В финале фильма противодействие чувств и рассудка достигает апогея и проявляется смертельным поединком. Оба его участника — люди, но один из них открылся новому и поверил, а второй — нет. Полковник остался верен своим исходным убеждениям и социальной роли военного колонизатора. Его задача — истребить туземцев и уничтожить предателей. Его скафандр — огромный железный робот, которым он управляет, сидя внутри. Главный герой для него предатель, и для него не может быть пощады.
Джейк, так зовут главного героя, в отличие от полковника открылся новому и шагнул в неизвестное, получив знание и опыт, которые его изменили. Во время поединка он тоже использует “скафандр”, но это не железная машина, как у полковника, а живое гибридное тело.

Так же, как Джейк пытался рассказать полковнику о мудрости туземцев, Сережа пытался рассказать другим о своих переживаниях на семинаре. И, так же, как Джейк, он сталкивался с непониманием, отвержением и агрессией.
Он видел, что его сомнения перед семинаром Игоря были ни чем иным, как схваткой старого и нового. В тот раз новое победило, но Сережа догадывался, что подобных схваток предстоит еще много.

Он вспомнил диалог с Костей про привычки и грустно покачал головой. Можно ли донести что-то до того, что не хочет слушать? Пока что это выглядело невозможным, и фильм таких ответов тоже не давал. Сереже хотелось бы поговорить с Михаилом, но тот был в Европе и отвечал односложно. Разбираться предстояло самостоятельно.

Осознание открывшегося метафорического смысла настолько его поразило, что в мыслях он возвращался к нему снова и снова, завороженный этой многослойностью. Он осязал ее так ясно, что вопросов правда это или нет не возникало. Другое дело, был ли этот слой задуман режиссером изначально, или естественным образом родился по ходу создания. Интуиция подсказывала Сереже, что ни то ни другое не являлось полным ответом. Причем независимо от того, что думал сам режиссер.

Благодаря рассылке и книгам, жизнь, ограниченная прежде работой, квартирой и выходными с друзьями или родителями, стала расширяться. Теперь она походила на лоскутное одеяло, в котором все прежние интересы и активности помещались в один лоскут, а в других раскрывался потихоньку новый таинственный мир. Иногда Сереже казалось, что он очутился на каком-то диковинном рынке, где повсюду неизвестные блюда и товары, которые хочется попробовать и посмотреть.

Это требовало денег и времени, и если с первым все было в порядке, то второе было очевидным сдерживающим фактором — бизнес рос, требовал внимания и не хотел ничего слышать про какое-то одеяло, в котором ему отводился всего один лоскут. Что с этим делать стратегически, Сережа пока не знал. Стоило поговорить с Костей, но сначала хотелось получше разобраться в собственных желаниях.

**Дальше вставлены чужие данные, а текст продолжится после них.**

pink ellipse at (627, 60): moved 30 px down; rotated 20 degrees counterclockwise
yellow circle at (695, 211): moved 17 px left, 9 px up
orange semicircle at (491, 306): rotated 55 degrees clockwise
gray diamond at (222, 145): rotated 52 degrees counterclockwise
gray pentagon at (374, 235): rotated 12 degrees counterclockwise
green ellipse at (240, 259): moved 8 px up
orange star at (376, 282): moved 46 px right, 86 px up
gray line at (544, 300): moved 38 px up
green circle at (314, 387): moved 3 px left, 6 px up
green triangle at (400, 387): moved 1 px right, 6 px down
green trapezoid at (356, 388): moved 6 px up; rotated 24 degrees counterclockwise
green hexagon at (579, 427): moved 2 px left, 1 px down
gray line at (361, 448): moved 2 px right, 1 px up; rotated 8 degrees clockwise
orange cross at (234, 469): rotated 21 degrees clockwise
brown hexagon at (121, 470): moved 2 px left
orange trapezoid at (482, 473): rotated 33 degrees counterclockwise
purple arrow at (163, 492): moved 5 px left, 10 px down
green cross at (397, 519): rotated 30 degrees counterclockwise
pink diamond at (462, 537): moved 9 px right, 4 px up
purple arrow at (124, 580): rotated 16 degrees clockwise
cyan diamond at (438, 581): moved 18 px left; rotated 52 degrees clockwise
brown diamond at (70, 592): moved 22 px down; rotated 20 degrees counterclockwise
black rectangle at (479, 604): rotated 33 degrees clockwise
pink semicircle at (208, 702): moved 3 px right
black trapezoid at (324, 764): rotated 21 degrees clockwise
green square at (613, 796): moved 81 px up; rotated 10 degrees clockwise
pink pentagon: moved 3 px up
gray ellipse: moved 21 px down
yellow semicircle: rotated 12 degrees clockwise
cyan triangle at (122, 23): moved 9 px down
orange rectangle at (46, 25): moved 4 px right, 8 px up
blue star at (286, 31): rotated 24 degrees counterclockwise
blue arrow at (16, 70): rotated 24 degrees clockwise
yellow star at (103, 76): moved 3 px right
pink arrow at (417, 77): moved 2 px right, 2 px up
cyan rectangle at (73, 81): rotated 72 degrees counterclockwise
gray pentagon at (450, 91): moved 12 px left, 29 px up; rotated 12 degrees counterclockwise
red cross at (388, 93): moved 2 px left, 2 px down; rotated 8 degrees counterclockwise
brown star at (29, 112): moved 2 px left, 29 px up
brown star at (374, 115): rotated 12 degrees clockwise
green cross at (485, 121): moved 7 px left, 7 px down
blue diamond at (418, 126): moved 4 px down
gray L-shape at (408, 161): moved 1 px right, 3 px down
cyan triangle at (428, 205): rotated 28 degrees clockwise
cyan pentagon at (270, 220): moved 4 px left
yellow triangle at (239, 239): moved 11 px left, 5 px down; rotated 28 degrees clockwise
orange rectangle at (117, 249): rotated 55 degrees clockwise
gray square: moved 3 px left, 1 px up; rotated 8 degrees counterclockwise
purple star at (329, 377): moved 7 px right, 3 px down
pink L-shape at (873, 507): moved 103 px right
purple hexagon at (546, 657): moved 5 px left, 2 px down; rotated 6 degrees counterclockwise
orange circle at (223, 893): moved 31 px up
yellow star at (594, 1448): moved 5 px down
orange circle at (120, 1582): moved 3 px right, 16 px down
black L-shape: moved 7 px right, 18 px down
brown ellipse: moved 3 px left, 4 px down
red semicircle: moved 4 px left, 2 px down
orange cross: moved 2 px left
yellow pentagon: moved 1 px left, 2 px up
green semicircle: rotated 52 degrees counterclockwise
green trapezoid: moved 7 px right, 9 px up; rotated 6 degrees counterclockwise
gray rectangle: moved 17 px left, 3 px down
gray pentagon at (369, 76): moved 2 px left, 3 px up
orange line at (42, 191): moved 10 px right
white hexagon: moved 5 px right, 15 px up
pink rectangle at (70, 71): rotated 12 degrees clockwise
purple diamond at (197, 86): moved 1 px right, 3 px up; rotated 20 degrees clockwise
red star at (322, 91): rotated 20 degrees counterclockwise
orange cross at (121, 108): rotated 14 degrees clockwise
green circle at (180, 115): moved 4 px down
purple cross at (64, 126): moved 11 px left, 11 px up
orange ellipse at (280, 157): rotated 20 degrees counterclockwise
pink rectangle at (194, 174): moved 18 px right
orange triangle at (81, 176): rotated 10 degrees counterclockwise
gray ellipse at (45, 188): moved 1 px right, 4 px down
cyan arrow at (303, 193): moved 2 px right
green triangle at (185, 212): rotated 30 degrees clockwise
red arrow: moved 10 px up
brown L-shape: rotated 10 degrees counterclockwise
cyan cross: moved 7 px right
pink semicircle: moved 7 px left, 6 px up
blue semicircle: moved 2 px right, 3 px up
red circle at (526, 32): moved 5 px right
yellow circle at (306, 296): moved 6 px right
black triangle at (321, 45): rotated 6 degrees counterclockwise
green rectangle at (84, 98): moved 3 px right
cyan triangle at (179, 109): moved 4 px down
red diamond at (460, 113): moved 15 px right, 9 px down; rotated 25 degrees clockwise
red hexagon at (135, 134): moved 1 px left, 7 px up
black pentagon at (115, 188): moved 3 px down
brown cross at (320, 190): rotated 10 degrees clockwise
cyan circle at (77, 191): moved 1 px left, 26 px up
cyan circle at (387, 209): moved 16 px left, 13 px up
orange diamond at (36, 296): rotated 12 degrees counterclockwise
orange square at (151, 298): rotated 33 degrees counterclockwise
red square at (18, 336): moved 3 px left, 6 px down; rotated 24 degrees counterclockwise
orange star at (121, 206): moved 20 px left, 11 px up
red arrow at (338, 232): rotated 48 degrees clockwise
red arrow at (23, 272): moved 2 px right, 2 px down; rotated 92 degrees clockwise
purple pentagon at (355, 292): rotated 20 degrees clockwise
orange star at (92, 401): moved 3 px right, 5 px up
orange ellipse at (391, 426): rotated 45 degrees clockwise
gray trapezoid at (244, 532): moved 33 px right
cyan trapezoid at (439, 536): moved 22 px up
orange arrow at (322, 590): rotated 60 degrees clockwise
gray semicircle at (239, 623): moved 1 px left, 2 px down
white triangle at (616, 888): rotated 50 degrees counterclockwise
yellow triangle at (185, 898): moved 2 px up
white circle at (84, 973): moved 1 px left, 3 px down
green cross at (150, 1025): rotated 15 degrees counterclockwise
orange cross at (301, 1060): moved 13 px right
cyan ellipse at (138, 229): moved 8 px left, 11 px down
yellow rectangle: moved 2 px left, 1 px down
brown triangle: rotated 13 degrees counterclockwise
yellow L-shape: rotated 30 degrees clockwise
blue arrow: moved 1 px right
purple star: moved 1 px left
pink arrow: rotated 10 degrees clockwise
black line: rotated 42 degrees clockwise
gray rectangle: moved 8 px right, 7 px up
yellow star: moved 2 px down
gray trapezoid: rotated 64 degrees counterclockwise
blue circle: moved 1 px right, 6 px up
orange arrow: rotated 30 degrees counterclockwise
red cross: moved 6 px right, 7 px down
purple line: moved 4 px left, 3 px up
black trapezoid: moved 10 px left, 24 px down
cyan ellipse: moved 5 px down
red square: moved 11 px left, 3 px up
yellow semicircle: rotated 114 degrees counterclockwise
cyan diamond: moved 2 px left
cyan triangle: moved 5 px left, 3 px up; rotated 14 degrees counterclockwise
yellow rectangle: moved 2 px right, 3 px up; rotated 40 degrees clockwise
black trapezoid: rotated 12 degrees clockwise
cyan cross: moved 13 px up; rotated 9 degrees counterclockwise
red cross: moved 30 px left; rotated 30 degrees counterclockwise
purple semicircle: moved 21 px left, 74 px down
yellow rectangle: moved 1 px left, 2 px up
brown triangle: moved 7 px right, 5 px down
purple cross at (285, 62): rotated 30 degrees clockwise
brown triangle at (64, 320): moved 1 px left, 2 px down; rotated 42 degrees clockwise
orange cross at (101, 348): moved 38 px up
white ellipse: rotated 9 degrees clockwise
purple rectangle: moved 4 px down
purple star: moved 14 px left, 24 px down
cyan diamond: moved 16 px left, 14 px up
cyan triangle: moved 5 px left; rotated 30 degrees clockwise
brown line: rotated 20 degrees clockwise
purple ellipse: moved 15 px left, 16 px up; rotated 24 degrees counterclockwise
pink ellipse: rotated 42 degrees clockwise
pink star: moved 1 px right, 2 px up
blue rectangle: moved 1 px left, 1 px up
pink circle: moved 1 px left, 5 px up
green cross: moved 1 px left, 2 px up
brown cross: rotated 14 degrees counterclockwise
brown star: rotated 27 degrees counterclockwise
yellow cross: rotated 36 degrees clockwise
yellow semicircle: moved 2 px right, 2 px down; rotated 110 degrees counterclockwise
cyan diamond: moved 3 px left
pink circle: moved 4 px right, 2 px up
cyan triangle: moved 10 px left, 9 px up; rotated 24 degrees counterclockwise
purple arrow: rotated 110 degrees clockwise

Для этого он реорганизовал некоторые рабочие процессы, выйдя из них целиком или сведя свое участие в них до минимума. Суммарно это дало ему почти полный день. Кроме того он стал целенаправленно избегать в офисе любых нерабочих разговоров. Это позволило раздобыть еще несколько часов в неделю, улучшить работоспособность и состояние в конце дня.

Появившееся время он использовал для чтения, просмотра фильмов и походов на разные занятия из рассылки Уробороса. Особое место среди них сразу заняли классы кундалини-йоги.